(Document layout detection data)
********************

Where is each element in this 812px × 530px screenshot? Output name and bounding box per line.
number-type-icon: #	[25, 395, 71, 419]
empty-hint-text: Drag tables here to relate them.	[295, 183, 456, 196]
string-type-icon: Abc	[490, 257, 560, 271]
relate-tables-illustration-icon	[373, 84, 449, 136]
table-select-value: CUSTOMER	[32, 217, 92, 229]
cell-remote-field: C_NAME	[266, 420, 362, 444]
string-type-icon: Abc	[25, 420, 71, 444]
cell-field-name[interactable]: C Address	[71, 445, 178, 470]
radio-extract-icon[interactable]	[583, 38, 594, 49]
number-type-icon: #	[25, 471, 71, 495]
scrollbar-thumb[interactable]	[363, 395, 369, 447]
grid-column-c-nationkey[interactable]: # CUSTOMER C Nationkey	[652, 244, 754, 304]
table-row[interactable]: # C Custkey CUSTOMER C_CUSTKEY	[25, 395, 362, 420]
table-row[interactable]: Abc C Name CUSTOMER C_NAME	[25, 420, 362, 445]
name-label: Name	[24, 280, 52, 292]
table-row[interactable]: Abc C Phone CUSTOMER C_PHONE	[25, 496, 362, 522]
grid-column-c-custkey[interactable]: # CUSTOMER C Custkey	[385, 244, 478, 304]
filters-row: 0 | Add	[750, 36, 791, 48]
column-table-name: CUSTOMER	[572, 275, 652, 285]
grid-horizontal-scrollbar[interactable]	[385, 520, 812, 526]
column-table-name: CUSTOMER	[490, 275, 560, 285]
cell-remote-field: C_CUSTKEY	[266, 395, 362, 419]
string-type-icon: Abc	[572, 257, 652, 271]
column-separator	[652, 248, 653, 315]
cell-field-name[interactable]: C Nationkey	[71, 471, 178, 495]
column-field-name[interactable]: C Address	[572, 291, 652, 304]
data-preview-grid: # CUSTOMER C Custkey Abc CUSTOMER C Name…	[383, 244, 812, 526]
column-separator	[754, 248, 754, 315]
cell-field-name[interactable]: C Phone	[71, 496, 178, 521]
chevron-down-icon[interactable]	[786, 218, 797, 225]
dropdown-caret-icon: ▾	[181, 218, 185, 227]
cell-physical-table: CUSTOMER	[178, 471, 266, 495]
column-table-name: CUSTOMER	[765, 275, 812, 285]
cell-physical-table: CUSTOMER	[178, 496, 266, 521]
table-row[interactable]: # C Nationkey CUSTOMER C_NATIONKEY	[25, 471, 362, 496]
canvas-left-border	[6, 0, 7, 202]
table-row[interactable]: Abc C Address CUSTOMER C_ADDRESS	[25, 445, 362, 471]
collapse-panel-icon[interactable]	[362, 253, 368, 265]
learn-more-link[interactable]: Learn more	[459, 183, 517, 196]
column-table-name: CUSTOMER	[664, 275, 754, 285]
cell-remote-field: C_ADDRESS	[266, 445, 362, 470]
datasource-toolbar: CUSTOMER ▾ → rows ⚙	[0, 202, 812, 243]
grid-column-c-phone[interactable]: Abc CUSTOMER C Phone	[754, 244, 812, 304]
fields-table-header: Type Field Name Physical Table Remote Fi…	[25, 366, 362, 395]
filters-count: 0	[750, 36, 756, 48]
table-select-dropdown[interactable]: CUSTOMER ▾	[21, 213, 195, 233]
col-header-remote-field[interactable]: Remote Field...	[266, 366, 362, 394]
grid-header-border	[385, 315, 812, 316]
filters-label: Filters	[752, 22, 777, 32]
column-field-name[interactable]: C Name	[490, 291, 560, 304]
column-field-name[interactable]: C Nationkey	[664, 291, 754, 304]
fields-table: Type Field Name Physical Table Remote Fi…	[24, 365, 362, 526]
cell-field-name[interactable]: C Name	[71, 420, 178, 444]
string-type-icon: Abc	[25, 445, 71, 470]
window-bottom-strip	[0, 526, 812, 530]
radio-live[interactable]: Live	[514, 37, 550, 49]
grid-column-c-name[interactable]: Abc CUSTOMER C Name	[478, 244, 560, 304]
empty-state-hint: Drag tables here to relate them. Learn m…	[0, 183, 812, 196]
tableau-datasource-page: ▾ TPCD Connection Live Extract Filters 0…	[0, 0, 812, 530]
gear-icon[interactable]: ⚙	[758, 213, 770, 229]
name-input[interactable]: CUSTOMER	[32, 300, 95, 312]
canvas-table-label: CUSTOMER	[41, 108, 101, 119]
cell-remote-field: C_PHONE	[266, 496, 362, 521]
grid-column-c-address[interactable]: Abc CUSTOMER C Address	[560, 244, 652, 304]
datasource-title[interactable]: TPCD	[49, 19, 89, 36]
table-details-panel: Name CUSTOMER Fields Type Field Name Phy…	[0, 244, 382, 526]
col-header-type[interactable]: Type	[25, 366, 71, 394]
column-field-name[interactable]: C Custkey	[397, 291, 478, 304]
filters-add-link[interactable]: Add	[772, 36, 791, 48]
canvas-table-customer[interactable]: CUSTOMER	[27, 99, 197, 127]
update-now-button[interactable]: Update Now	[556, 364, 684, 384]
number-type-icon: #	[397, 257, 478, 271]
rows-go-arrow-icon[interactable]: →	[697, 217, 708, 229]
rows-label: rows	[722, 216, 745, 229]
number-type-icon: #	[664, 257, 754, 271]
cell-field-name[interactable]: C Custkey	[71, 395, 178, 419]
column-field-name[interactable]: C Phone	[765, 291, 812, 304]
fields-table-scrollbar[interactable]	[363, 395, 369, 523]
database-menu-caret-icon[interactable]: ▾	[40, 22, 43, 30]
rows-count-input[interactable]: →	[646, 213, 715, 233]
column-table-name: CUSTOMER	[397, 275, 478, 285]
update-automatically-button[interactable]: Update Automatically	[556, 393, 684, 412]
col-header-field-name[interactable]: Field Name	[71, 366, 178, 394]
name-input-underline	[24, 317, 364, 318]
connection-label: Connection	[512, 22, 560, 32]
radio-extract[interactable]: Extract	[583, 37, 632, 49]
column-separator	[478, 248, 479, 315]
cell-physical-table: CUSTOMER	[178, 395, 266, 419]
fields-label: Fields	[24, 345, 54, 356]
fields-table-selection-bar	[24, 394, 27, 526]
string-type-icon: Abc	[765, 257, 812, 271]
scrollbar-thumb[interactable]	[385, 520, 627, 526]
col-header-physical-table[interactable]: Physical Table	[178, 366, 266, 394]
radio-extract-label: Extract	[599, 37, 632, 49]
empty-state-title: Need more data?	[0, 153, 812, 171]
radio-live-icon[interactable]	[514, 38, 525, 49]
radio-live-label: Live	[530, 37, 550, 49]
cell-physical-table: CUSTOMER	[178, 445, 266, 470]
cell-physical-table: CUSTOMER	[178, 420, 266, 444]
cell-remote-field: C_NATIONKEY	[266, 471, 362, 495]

********************

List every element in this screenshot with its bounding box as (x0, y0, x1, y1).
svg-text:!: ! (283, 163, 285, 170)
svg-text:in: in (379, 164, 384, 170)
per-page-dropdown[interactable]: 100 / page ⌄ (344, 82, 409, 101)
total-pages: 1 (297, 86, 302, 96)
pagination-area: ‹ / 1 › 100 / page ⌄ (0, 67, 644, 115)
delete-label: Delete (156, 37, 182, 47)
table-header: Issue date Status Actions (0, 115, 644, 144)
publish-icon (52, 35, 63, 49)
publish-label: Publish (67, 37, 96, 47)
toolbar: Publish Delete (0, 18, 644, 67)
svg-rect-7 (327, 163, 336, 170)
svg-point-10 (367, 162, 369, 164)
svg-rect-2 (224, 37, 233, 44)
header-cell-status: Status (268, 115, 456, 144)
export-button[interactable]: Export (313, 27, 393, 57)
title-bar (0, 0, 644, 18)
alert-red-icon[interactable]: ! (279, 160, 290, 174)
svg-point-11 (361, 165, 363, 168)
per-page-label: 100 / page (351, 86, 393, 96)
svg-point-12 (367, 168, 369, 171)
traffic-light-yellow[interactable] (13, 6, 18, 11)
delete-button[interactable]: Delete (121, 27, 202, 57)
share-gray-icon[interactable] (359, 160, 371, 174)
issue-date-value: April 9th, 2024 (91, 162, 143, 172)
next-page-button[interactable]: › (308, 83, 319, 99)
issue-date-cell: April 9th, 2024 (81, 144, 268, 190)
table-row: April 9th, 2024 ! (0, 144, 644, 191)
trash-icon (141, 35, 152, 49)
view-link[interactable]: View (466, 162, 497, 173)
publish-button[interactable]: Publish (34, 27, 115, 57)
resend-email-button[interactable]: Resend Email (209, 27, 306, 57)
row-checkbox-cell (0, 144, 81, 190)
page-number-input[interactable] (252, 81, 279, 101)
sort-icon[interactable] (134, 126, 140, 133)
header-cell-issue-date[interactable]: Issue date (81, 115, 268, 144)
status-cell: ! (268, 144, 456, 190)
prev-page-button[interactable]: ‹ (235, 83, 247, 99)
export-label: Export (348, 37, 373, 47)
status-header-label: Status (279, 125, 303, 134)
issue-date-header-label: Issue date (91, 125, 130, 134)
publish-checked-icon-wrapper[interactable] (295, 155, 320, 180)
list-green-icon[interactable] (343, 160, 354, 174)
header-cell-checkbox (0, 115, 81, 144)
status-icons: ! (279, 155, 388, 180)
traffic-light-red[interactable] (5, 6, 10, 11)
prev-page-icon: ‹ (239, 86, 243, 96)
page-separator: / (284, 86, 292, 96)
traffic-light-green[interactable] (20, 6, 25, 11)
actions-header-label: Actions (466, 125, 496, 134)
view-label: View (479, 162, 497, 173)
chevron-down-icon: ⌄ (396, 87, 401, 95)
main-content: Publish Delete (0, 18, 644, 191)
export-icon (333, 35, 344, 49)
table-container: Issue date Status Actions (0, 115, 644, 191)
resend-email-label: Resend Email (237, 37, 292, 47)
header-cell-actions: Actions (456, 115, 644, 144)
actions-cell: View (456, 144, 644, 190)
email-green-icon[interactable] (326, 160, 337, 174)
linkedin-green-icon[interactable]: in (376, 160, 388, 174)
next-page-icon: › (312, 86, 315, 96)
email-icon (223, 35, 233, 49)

********************

**TASK DESCRIPTION:**
Please go through the entries and show every line with the word "point".

**ANSWER BELOW:**
svg-point-10 (367, 162, 369, 164)
svg-point-11 (361, 165, 363, 168)
svg-point-12 (367, 168, 369, 171)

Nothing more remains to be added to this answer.